═════ Records for the task

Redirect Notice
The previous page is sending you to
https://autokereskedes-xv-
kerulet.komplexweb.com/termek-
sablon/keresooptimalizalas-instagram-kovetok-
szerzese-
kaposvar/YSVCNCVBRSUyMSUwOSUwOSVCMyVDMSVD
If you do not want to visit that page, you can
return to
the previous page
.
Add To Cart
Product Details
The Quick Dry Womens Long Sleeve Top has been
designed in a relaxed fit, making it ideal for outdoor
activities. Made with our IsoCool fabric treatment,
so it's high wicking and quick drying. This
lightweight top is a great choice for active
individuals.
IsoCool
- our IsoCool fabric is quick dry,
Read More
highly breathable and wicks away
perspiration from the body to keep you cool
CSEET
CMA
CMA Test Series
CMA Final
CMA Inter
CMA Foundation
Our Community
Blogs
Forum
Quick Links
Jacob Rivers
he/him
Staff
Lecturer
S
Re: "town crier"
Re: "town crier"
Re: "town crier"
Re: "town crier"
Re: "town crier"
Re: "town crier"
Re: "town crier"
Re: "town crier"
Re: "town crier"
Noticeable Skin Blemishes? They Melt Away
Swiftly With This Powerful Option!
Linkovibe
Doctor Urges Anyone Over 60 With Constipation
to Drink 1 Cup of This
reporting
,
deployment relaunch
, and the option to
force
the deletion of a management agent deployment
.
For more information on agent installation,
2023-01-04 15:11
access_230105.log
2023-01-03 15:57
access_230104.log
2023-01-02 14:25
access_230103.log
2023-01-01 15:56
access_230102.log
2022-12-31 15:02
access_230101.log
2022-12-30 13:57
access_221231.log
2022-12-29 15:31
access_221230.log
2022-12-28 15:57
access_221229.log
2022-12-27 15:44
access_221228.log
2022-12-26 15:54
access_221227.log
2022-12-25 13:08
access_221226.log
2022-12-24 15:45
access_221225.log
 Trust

══════════

#### What needs to be done
Using the data above, reproduce every line exactly.

#### The answer
Redirect Notice
The previous page is sending you to
https://autokereskedes-xv-
kerulet.komplexweb.com/termek-
sablon/keresooptimalizalas-instagram-kovetok-
szerzese-
kaposvar/YSVCNCVBRSUyMSUwOSUwOSVCMyVDMSVD
If you do not want to visit that page, you can
return to
the previous page
.
Add To Cart
Product Details
The Quick Dry Womens Long Sleeve Top has been
designed in a relaxed fit, making it ideal for outdoor
activities. Made with our IsoCool fabric treatment,
so it's high wicking and quick drying. This
lightweight top is a great choice for active
individuals.
IsoCool
- our IsoCool fabric is quick dry,
Read More
highly breathable and wicks away
perspiration from the body to keep you cool
CSEET
CMA
CMA Test Series
CMA Final
CMA Inter
CMA Foundation
Our Community
Blogs
Forum
Quick Links
Jacob Rivers
he/him
Staff
Lecturer
S
Re: "town crier"
Re: "town crier"
Re: "town crier"
Re: "town crier"
Re: "town crier"
Re: "town crier"
Re: "town crier"
Re: "town crier"
Re: "town crier"
Noticeable Skin Blemishes? They Melt Away
Swiftly With This Powerful Option!
Linkovibe
Doctor Urges Anyone Over 60 With Constipation
to Drink 1 Cup of This
reporting
,
deployment relaunch
, and the option to
force
the deletion of a management agent deployment
.
For more information on agent installation,
2023-01-04 15:11
access_230105.log
2023-01-03 15:57
access_230104.log
2023-01-02 14:25
access_230103.log
2023-01-01 15:56
access_230102.log
2022-12-31 15:02
access_230101.log
2022-12-30 13:57
access_221231.log
2022-12-29 15:31
access_221230.log
2022-12-28 15:57
access_221229.log
2022-12-27 15:44
access_221228.log
2022-12-26 15:54
access_221227.log
2022-12-25 13:08
access_221226.log
2022-12-24 15:45
access_221225.log
 Trust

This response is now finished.